PERTH (miningweekly.com) – Gold hopeful Geopacific Resources has announced its intention to launch an off market takeover offer for fellow-listed Kula Gold.
Geopacific will offer one of its own shares for every 1.4723 Kula shares held.
The offer valued Kula shares at 2.8c each, compared with the company’s closing price of 2c a share on April 4, representing a 25% premium to Kula’s share price on a five-day volume weighted average price, and a 77.5% premium to the current Kula rights issue price of 1.5c a share.
ASX-listed Geopacific is earning an 80% interest in the Woodlark gold project, in Papua New Guinea, which is owned by Kula Gold.
Geopacific said on Wednesday that the takeover offer would allow Kula shareholders to continue their economic participation in the successful development of the Woodlark project, by exchanging shares in Kula for Geopacific shares.
The company argued that there was “compelling commercial logic” in bringing the ownership of the Woodlark project under a single management structure, and that the current dual ownership structure caused inefficiencies for both sets of shareholders by prohibiting both sets of shareholders from having an unimpeded ownership interest in the project.
Geopacific said this diminished the investment value to current and potential investors.
The dual structure also duplicated governance, management and reporting structures, causing excess leakage of funds from development activities.
“Geopacific and Kula exist for the same ultimate objective of advancing the Woodlark gold project to development,” said MD Ron Heeks on Wednesday.
“However, the current dual ownership structure is inefficient, expensive and a combined single entity is likely to be significantly more attractive for investors and financiers.

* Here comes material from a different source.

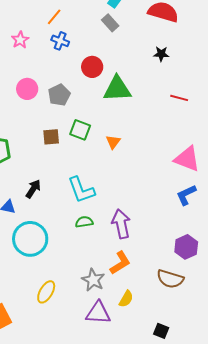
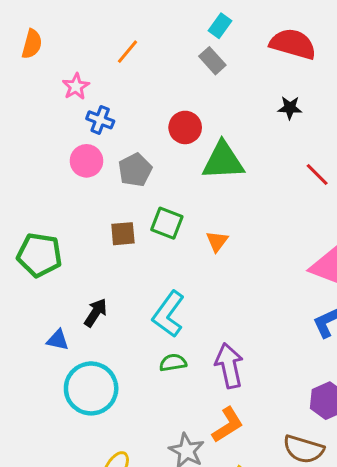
blue cross: (60, 41) -> (100, 120), moved
red line: (179, 98) -> (317, 175), turned 30
cyan L-shape: (81, 190) -> (168, 314), turned 56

Simplifying this structure is the next logical step in advancing the project for the benefit of the shareholders of both companies.”
Geopacific on Wednesday said that Franklin Advisers, on behalf of certain funds and accounts, has entered into a pre-bid acceptance agreement, agreeing to sell a near 17% interest in Kula under the offer.
The takeover offer was subject to a 90% minimum acceptance condition.